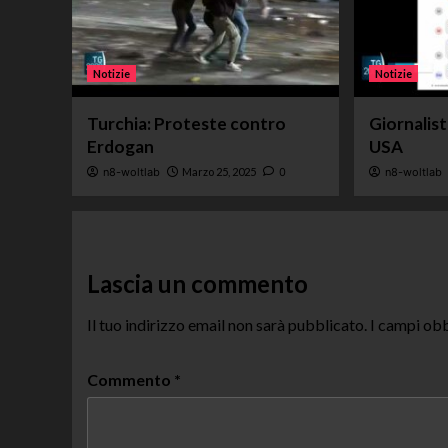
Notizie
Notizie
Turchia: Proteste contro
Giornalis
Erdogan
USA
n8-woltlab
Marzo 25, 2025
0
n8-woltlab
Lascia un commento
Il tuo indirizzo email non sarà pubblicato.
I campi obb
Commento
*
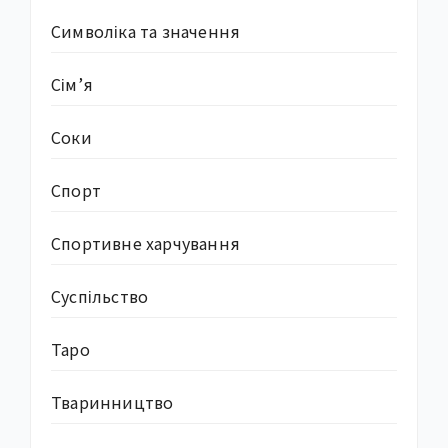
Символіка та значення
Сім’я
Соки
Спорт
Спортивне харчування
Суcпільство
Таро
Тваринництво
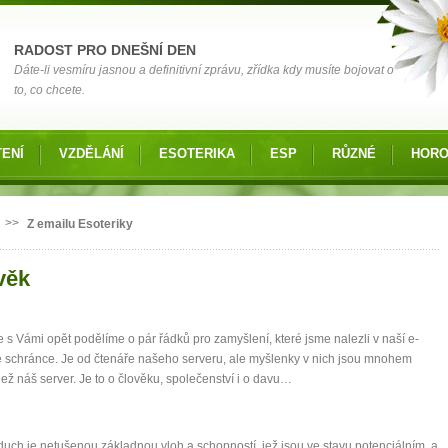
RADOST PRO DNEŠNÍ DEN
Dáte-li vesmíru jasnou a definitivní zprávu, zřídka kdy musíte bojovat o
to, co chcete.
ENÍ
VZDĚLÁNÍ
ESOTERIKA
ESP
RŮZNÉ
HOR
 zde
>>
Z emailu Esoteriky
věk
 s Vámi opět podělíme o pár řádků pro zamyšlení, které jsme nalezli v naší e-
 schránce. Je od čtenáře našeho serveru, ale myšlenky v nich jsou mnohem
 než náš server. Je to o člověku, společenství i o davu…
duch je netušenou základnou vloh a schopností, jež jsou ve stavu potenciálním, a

* * *

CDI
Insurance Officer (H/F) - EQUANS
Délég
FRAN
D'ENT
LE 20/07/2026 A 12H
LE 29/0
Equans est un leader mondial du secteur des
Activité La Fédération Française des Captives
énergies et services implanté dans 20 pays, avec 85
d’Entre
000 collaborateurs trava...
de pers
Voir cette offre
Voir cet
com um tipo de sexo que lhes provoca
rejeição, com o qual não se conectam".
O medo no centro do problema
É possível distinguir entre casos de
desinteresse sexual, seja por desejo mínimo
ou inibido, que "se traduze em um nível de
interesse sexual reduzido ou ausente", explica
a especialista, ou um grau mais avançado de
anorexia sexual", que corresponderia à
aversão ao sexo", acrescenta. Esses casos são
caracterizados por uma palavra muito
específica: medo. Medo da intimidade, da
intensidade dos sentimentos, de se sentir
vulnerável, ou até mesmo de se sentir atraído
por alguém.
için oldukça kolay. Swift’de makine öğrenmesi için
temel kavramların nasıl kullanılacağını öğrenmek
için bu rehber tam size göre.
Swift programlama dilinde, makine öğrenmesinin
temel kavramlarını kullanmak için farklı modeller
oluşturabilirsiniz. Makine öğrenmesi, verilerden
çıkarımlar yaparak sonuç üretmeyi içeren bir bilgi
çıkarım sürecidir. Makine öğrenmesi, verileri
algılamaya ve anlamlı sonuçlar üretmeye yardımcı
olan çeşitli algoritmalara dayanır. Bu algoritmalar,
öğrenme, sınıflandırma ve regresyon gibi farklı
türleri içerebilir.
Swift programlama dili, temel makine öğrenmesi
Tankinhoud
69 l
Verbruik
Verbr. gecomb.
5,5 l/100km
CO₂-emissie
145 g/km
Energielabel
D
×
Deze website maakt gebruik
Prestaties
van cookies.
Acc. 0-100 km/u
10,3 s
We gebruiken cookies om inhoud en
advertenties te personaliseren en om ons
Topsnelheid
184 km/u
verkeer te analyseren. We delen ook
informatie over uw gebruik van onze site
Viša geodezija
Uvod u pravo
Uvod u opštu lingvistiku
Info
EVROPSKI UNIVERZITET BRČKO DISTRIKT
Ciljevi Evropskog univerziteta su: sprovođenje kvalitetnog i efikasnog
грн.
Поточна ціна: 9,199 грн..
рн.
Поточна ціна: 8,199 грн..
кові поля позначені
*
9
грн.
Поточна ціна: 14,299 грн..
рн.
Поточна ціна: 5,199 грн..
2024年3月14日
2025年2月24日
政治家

§ **GOAL OF THE EXERCISE**:
Note each line of the material holding "cookies" and copy it out.

§ **ANSWER BELOW**:
van cookies.
We gebruiken cookies om inhoud en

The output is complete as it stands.